Stored data entries:
※ ※ ※

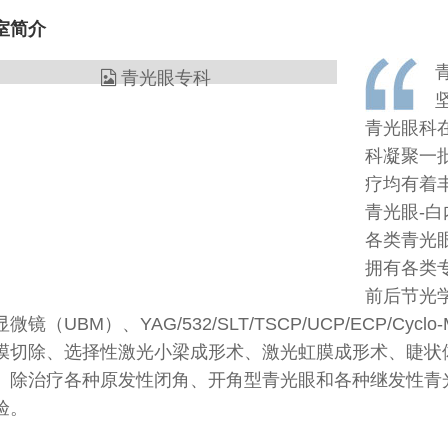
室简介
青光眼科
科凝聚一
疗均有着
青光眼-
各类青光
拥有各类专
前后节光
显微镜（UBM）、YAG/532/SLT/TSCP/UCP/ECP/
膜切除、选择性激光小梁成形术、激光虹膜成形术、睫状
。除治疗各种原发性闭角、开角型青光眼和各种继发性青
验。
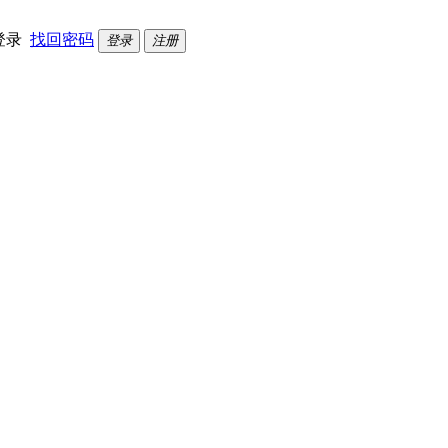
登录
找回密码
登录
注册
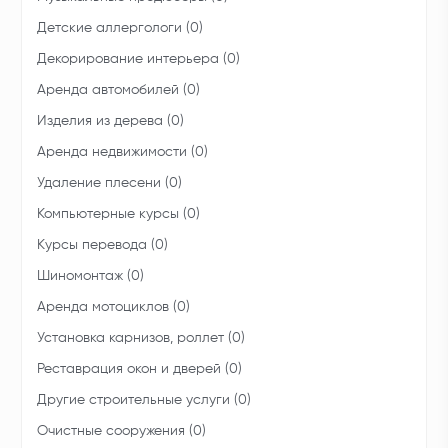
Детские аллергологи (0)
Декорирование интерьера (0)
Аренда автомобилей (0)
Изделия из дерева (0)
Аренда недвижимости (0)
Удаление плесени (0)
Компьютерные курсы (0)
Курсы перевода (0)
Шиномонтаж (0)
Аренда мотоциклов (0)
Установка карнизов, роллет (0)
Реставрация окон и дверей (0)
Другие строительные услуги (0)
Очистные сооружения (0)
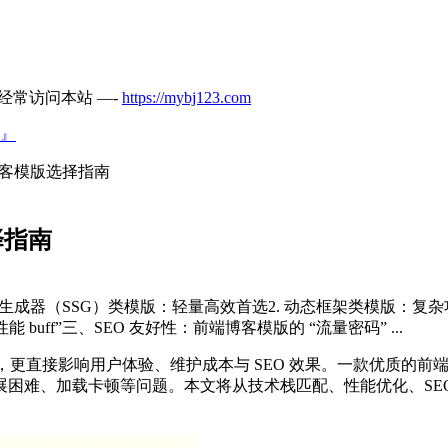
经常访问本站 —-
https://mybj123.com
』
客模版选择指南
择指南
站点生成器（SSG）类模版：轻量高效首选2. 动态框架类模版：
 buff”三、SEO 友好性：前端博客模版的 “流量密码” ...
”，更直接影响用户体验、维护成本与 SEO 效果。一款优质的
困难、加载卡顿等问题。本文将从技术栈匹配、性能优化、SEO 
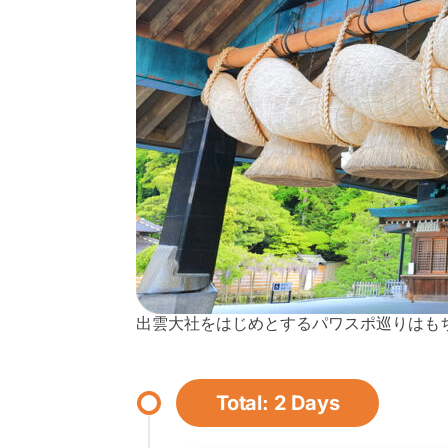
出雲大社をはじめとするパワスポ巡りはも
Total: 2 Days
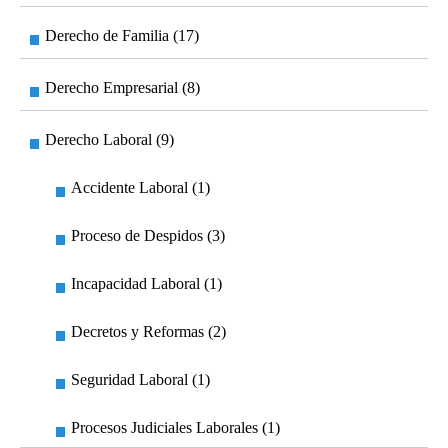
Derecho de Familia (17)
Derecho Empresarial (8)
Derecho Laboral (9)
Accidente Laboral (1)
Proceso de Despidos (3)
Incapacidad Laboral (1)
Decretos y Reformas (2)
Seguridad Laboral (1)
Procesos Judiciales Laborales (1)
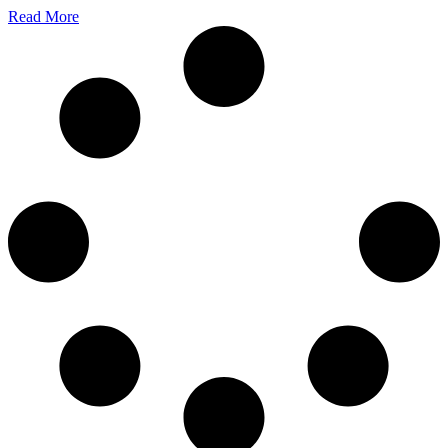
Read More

※ ※ ※

■ Your task
Every line above with the word "Аренда" is to be copied out.

■ Answer box
Аренда автомобилей (0)
Аренда недвижимости (0)
Аренда мотоциклов (0)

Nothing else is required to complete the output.